Earlier today I was going through a topic by Kelvin Bakhurst on twitter, “How broadcasting media has changed the newsroom works.” The full transcript was a knowledgeable occurrence for me. It was a new experience as a blogger.

Like all major news providers have been transformed by technology and the opportunities it has offered over the last 20 or so years, social media is the latest tectonic plate to move and change the landscape.

It may seem like re-stating the obvious but looking in their rearview mirror back along the road of technological change shows just how news has changed: typewriters out, computers in; newspaper cuttings libraries closed as the internet opened access to information; mobile phones rather than messages at hotel receptions; satellite technology to feed material rather than tapes put on planes and so on.

Powered by these changes, news has become a 24 hours a day phenomenon; immediate; available on new platforms; mobile. And now the latest powerful tool to change news - social media.

All big news organizations are tumbling into the world of social media, looking at its extraordinary news gathering potential; it’s prospective as a new tool to engage the audience; and as a way of distributing their news.

The BBC and Doordarshan, are an early presence on the web.

The other area I would like to touch on is the range of new challenges and questions that social media poses for the established news providers - like the BBC, CNN, Sky and AL-Jazeera, Headlines Today, Star news.

Social media currently has three key, highly valuable roles in our journalism:

• News gathering

- it helps us gather more, and sometimes b e t t e r , m a t e r i a l ; we can find a w i d e r range of voices, ideas and eyewitnesses quickly

• Audience engagement
- how we listen to and talk to our audiences, and allowing us to speak to different audiences and

• A platform for our content
- it's a way of us getting our journalism out there, in short form or as a tool to take people to our journalism on the website, TV or radio. It allows us to engage different and younger audiences.

Headlines Today and many other national news channels of India already have a fair track record of inviting the audience to get involved in their journalism - web forums; debates; blogs and comments, and most recently incorporating comment within their website story pages, particularly on the live pages.

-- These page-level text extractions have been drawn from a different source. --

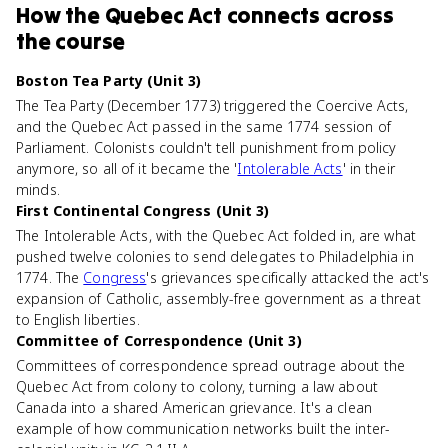
How
the Quebec Act
connects
across
the course
Boston Tea Party (Unit 3)
The Tea Party (December 1773) triggered the Coercive Acts,
and the Quebec Act passed in the same 1774 session of
Parliament. Colonists couldn't tell punishment from policy
anymore, so all of it became the '
Intolerable Acts
' in their
minds.
First Continental Congress (Unit 3)
The Intolerable Acts, with the Quebec Act folded in, are what
pushed twelve colonies to send delegates to Philadelphia in
1774. The
Congress
's grievances specifically attacked the act's
expansion of Catholic, assembly-free government as a threat
to English liberties.
Committee of Correspondence (Unit 3)
Committees of correspondence spread outrage about the
Quebec Act from colony to colony, turning a law about
Canada into a shared American grievance. It's a clean
example of how communication networks built the inter-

They’re proud of the standards they have set in processing, sifting and verifying material sent to them and sourced through social news gathering, giving them a new dimension when telling some of the major stories of recent times - the flood in Srinagar; the new names of states; the Hyderabad uprisings; the Assam shootings; the riots in Jammu.

The team they have allows them to fully engage in using this material, and reinforce the BBC kind of values that we audience expect, in particular accuracy. Many of the leading journalists and presenters now incorporate social media platforms into their work: Barkha Dutt, Rajdeep Sardesai, Arnab Goswami, and Sonia Razdan among others.

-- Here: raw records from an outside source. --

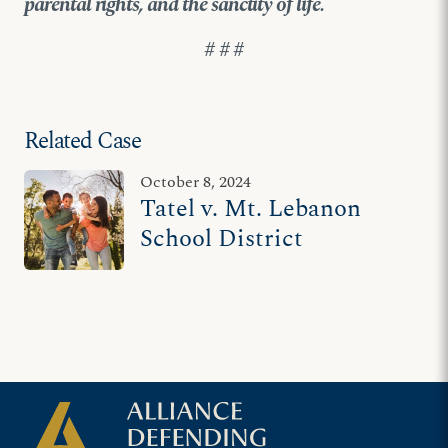
parental rights, and the sanctity of life.
# # #
Related Case
October 8, 2024
Tatel v. Mt. Lebanon
School District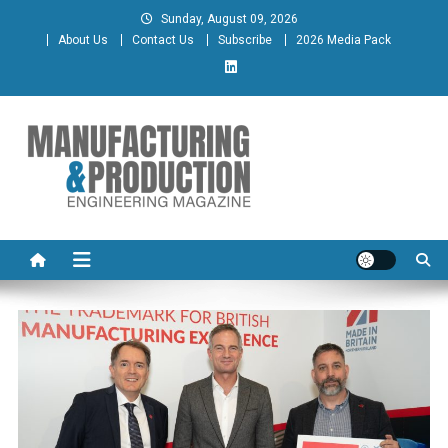
Skip
Sunday, August 09, 2026
to
About Us
Contact Us
Subscribe
2026 Media Pack
content
Manufacturing & Production
Engineering Magazine
Engineering Magazine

Journalism has innovated, experimenting with branded hashtags to curate coverage; visualizing Royal Wedding day tweets on the website, PM Narender Damodar Modi winning elections in almost all states ; and work is under way to seamlessly integrate field dispatches from the correspondents and reporters into core news services and social media output.

And like many established news providers, they have created an open and modern set of guidance to help their staff engage, gather news and spread their journalism.